We took a different view in Brunson v. State, 264 So. 2d 817 (1972)[2] where an officer obtained a confession without giving the Miranda warning, and then sought to cure the defective confession by giving the Miranda warning and securing another confession. We held that Brunson's second confession was not admissible.

We agree with the holding in Crothers; Miranda did not formulate a rule to exclude a confession obtained under the facts in this case.



PATTERSON, P.J., GILLESPIE, C.J., INZER, P.J., and SMITH, J., specially concur.

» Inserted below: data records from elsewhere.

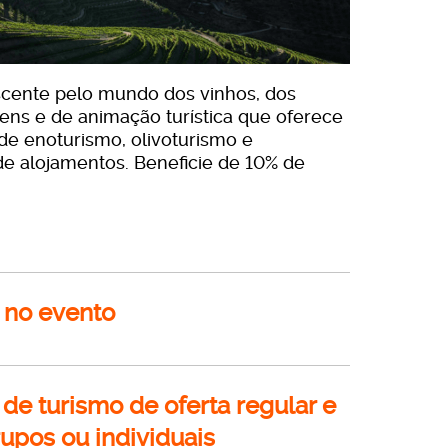
scente pelo mundo dos vinhos, dos
ens e de animação turística que oferece
 de enoturismo, olivoturismo e
e alojamentos. Beneficie de 10% de
 no evento
e turismo de oferta regular e
upos ou individuais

PATTERSON, Presiding Justice, specially concurring:

I concur in the result of the majority opinion. I do so because there is no evidence this mentally retarded and youthful appellant was incarcerated and isolated so that incriminating facts could be garnered during the time of incarceration, but prior to the Miranda warning, so that it could be used as a device to induce the confession after the warning was given. The placing of an accused in unfamiliar surroundings without friend or attorney and without knowledge of his constitutional rights produces a situation that could be calculated to produce a confession as surely as physical abuse.

In Miranda v. Arizona, 384 U.S. 436, 86 S. Ct. 1602, 16 L. Ed. 2d 694 (1966), it is stated:

Again we stress that the modern practice of in-custody interrogation is psychologically rather than physically oriented. As we have stated before, "Since Chambers v. Florida, 309 U.S. 227 [60 S. Ct. 472, 84 L. Ed. 716], this Court has recognized that coercion can be mental as well as physical, and that the blood of the accused is not the only hallmark of an unconstitutional inquisition." ...

(384 U.S. at 448, 86 S. Ct. at 1614, 16 L.Ed.2d at 708-709).

Because there is nothing to indicate a deliberate design to induce an unconstitutional confession I do not dissent. I concur, however, without relying upon State v. Crothers, 278 So. 2d 12 (La. 1973), since I do not think it has application to the present circumstances inasmuch as it is addressed to the absence of statements taken during the period after arrest but prior to warning. I think this overlooks the premise that psychological coercion calculated to induce a confession is incapable of introduction into evidence. The opening pages of Miranda, supra, are enlightening on this point.

In sum, it is my opinion that better police practice requires the Miranda warning to be given at the time of first restraint of an accused and that recurrences of failure to warn will ultimately force the conclusion that unconstitutional advantage is gained by neglecting the warning which will eventually require reversal.

GILLESPIE, C.J., INZER, P.J., and SMITH, J., join in this opinion.


[1] This question should never have arisen and would not if the officers had taken a few minutes to advise defendant of his constitutional rights following the simple procedure set forth in Miranda.

[2] compare Oregon v. Mathiason, ___ U.S. ___, 97 S. Ct. 711, 50 L. Ed. 2d 714, decided by the United States Supreme Court January 25, 1977.